Well, I think I might be (which makes a change compared to most of my predictions). I was listening to the radio some time ago with, I have to admit, only half my brain in gear. I therefore missed some specific details of the news report in question. However, the basic details were unquestioned: psychologists in the USA were pin-pointing direct relationships between violent computer games, and in particular adventure games with a high graphics content, and an increase in both murders and suicides committed by young men. (Young women, for a variety of sensible and stereotypical reasons, rarely play computer games).

Adventure games, it would appear, have this strange effect on the young mind, the close interaction between the game and the player distorting their conceptions of what is, and isn't, reality. To get whatever prize sits at the end of the particular game's `rainbow', the player invariably has to perform a variety of anti-social acts. these include entering other people's houses, stealing, carrying offensive weapons with intent and, of course, using those weapons to kill off opponents that stand in the player's way.

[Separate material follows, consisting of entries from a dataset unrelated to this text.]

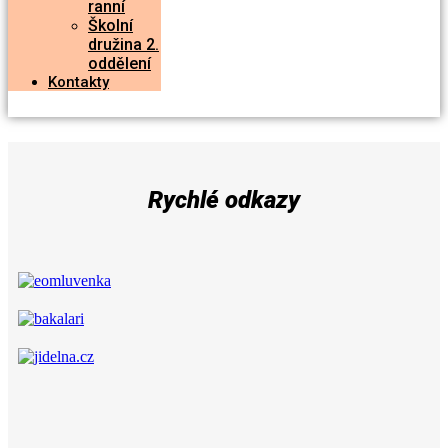
ranní
Školní
družina 2.
oddělení
Kontakty
Rychlé odkazy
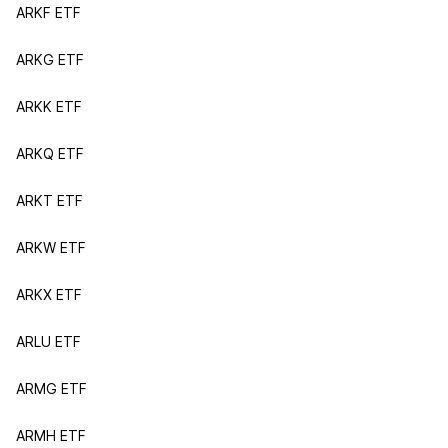
ARKF ETF
ARKG ETF
ARKK ETF
ARKQ ETF
ARKT ETF
ARKW ETF
ARKX ETF
ARLU ETF
ARMG ETF
ARMH ETF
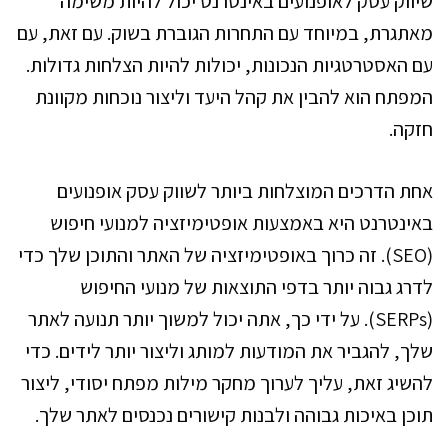
שיווק עסק לאופנועים באינטרנט יכול להיות משימה
מאתגרת, במיוחד עם התחרות הגוברת בשוק. עם זאת, עם
עם האסטרטגיות הנכונות, יכולות להיות הצלחות גדולות.
המפתח הוא להבין את קהל היעד וליצור נוכחות מקוונת
חזקה.
אחת הדרכים המוצלחות ביותר לשווק עסק אופנועים
באינטרנט היא באמצעות אופטימיזציה למנועי חיפוש
(SEO). זה כרוך באופטימיזציה של האתר והתוכן שלך כדי
לדרג גבוה יותר בדפי התוצאות של מנועי החיפוש
(SERPs). על ידי כך, אתה יכול למשוך יותר תנועה לאתר
שלך, להגביר את המודעות למותג וליצור יותר לידים. כדי
להשיג זאת, עליך לערוך מחקר מילות מפתח יסודי, ליצור
תוכן באיכות גבוהה ולבנות קישורים נכנסים לאתר שלך.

Yes, yes, I know its only a game, and I know many people as ancient as myself who enjoy them as a genuine intellectual challenge. Such ancients do not however, have young impressionable minds, and the evidence would seem to be growing that such minds do take the games as the role-model for their approach to life: `If you want it, steal and fight for it. If someone dies then it is all in the game'.

Adventure games are also brutal with failures. Make a mistake and you can find yourself terminated in a single line message. ( you also can get asked if you want another game). Such a request does not come to the growing number of young men in the US who, on considering themselves a failure of suitable dimensions, apply the `game solution' to themselves. Suicides connected to computer games are said to be on the increase.

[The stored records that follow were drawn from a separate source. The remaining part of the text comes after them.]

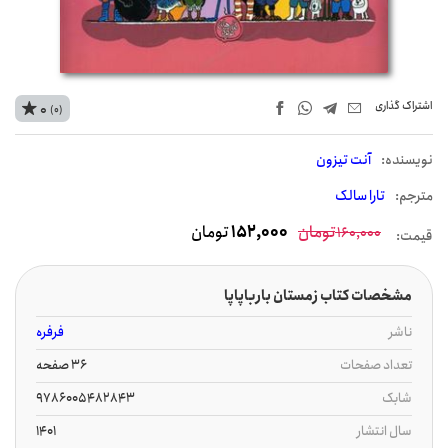
اشتراک‌ گذاری
0
(0)
نويسنده:
آنت تیزون
مترجم:
تارا سالک
تومان
152,000
تومان
160,000
قیمت:
مشخصات کتاب زمستان بارباپاپا
ناشر
فرفره
تعداد صفحات
36 صفحه
شابک
9786005482843
سال انتشار
1401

The unavoidable problem is, the games ARE educational. In another radio report I heard, a Dr Patricia Greenfield of the University of California at Los Angeles, pointed out their educational qualities. She suggested that they were particularly good for training people to infer a three-dimensional reality from a two-dimensional, screen-based image. This, she suggested, would be good for training people to work in the screen-based environments of the future, where operators of all types of equipment, from micro-surgery systems to mega-war machines, will be separated from the reality of their actions.

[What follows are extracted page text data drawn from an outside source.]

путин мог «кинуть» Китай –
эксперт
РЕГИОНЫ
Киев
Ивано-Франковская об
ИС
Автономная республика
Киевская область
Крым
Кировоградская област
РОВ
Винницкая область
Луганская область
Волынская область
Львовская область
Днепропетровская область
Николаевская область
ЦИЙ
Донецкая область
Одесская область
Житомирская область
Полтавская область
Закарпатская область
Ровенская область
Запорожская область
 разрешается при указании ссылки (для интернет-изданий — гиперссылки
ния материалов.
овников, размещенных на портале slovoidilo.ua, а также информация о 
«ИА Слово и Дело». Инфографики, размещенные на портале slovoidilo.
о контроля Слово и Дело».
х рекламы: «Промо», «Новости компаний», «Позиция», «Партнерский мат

And once they are trained in this capability, the screen could become their only reality, and the screens themselves are vulnerable, open to (and here comes an emotive word) manipulation. Think about it for a second. The way in which Hi Res graphics are going means you can't tell the difference between a computer-generated picture and a TV shot. Couple that hardware capability to the graphics manipulation software now coming available, applications which let the skillful add, subtract and modify an image in any way they like, and it suddenly becomes possible to foresee a positively Orwellian prospect.

Most people already get most of their information from the 2D TV screen. If they can't tell the difference between camera shots and computer-generated images, then the information they receive will open to manipulation, at the mercy of those controlling the generation process. And yes, I am afraid that people are gullible enough to swallow it. There are armies of people who think Coronation Street is real.

To get the people really in the swing of things, why not use the educational properties of adventure games, coupled to the best in graphics manipulation, to train everyone into getting used to seeing things in a certain `way'. That way, we won't know what is reality, and probably won't care until its too late.